Comment 28 Clyde E. Kunkel 2012-12-18 18:04:16 UTC
And, to make matters worse, original installation is now unbootable.

Comment 29 Chris Murphy 2012-12-18 19:59:18 UTC
(In reply to comment #27)
> Bug still present in TC3.  Did not save logs so can't contribute further. 
> Will deleted subvol in running system, then reinstall using TC3.

I cannot reproduce, Manual Partition sees the subvols but I can't use them for anything other than home. This is undesirable behavior but expected.

(In reply to comment #28)
> And, to make matters worse, original installation is now unbootable.

Please file a new bug with clear step by step and includes logs and cc me on it.

Comment 30 Clyde E. Kunkel 2012-12-19 01:40:54 UTC
Useless to file bug now since I did not keep the logs and used a live CD to delete all of the original TC2 partitions and then reinstalled with TC3.

As I recall, one of the install attempts went far enough to reformat original /boot such that all I got on boot attempt was grub2 complaining something about missing UUID.

Bottom line:  if a user takes a default btrfs install on new hardware and then screws it up to the point that all they can do is reinstall, they won't be able to as long as the partitioner cannot remove old btrfs partitions.  Screwing up a btrfs installation is much more likely that a LVM or standard partition installation.

Tell you what, when TC4 comes out, if it comes out, I will try to reinstall over the existing installation and will keep logs somewhere I can get to them.

BTW, shouldn't this bz be re-opened?

Comment 31 Chris Murphy 2012-12-19 05:01:26 UTC
(In reply to comment #30)
> Useless to file bug now since I did not keep the logs and used a live CD

I think it's useless to experience catastrophic install failure resulting in a non bootable system, and not keep logs and file a bug.

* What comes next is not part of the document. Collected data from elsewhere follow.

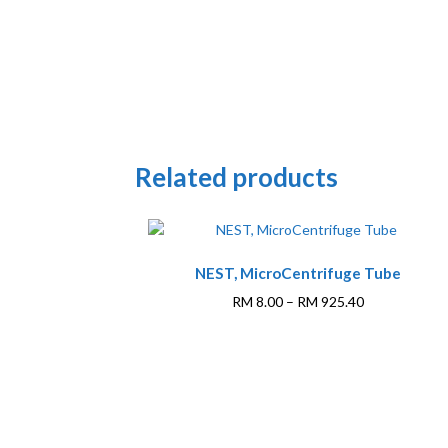
Related products
This
NEST, MicroCentrifuge Tube
product
has
Price
RM
8.00
–
RM
925.40
multiple
range:
variants.
RM 8.00
The
through
options
RM 925.40
may
be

>Bottom line:  if a user takes a default btrfs install on new hardware and then >screws it up to the point that all they can do is reinstall, they won't be able >to as long as the partitioner cannot remove old btrfs partitions. 

This is not detailed enough. I cannot reproduce this behavior.

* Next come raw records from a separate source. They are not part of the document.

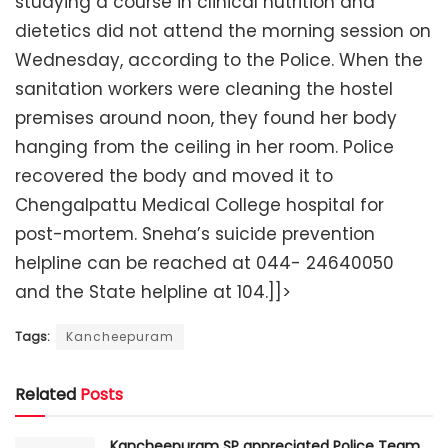
studying a course in clinical nutrition and
dietetics did not attend the morning session on
Wednesday, according to the Police. When the
sanitation workers were cleaning the hostel
premises around noon, they found her body
hanging from the ceiling in her room. Police
recovered the body and moved it to
Chengalpattu Medical College hospital for
post-mortem. Sneha’s suicide prevention
helpline can be reached at 044- 24640050
and the State helpline at 104.]]>
Tags:
Kancheepuram
Related
Posts
Kancheepuram SP appreciated Police Team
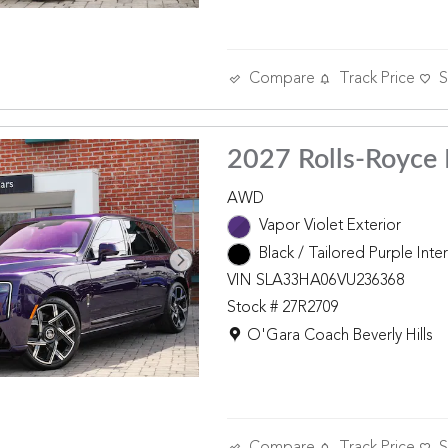
Compare
Track Price
S
2027 Rolls-Royce 
AWD
Vapor Violet Exterior
Black / Tailored Purple Inter
VIN SLA33HA06VU236368
Stock # 27R2709
Location: O'Gara Coach Beverly 
O'Gara Coach Beverly Hills
Compare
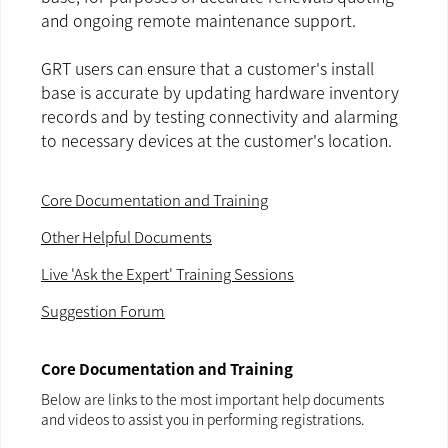
and ongoing remote maintenance support.
GRT users can ensure that a customer's install
base is accurate by updating hardware inventory
records and by testing connectivity and alarming
to necessary devices at the customer's location.
Core Documentation and Training
Other Helpful Documents
Live 'Ask the Expert' Training Sessions
Suggestion Forum
Core Documentation and Training
Below are links to the most important help documents
and videos to assist you in performing registrations.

>BTW, shouldn't this bz be re-opened?

No the bug as reported and described is fixed. I just tested it again with TC3 + anaconda 18.37.4-1 and this bug isn't triggered. a.) Manual Partition sees btrfs subvols, b.) they appear correctly under "Fedora Linux 18 for x86_64" rather than under "Unknown" as stated in the bug description.

So whatever you've found, which you haven't described well enough for someone else to even reproduce, nor do you have logs for, needs a new bug.

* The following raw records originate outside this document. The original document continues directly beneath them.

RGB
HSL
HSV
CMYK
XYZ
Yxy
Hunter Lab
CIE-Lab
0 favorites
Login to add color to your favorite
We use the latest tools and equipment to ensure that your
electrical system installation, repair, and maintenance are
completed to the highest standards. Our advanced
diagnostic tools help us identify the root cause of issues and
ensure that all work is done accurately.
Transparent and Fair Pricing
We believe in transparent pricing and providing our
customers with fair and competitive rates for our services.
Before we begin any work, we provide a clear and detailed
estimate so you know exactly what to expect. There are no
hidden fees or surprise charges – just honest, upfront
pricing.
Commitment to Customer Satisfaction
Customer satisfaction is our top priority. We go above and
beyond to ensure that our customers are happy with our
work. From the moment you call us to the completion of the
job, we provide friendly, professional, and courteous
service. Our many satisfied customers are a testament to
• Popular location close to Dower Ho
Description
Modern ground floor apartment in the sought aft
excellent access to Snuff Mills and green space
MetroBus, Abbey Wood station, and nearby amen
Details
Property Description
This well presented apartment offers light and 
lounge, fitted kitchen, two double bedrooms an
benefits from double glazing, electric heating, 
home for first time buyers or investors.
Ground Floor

Comment 32 Clyde E. Kunkel 2012-12-19 15:05:58 UTC
(In reply to comment #31)
> (In reply to comment #30)
> <snip> 
> I think it's useless to experience catastrophic install failure resulting in
> a non bootable system, and not keep logs and file a bug.
> 

If I had known the system wasn't going to boot, then I would have kept the logs.  The bz reporter said that my problem was a duplicate and it should have kept the logs to attach to the original reporters bz.  Why don't you fix that?

<snip>> 
> So whatever you've found, which you haven't described well enough for
> someone else to even reproduce, nor do you have logs for, needs a new bug.

Very motivating, you can be sure that if I find this again, I probably will not report it.  Your attitude is one that is creeping in more and more in the Fedora community and it is a real turn off.

Comment 33 Adam Williamson 2012-12-19 23:30:51 UTC
If you don't have logs it's impossible for anyone to fix the bug. It's not a question of attitude.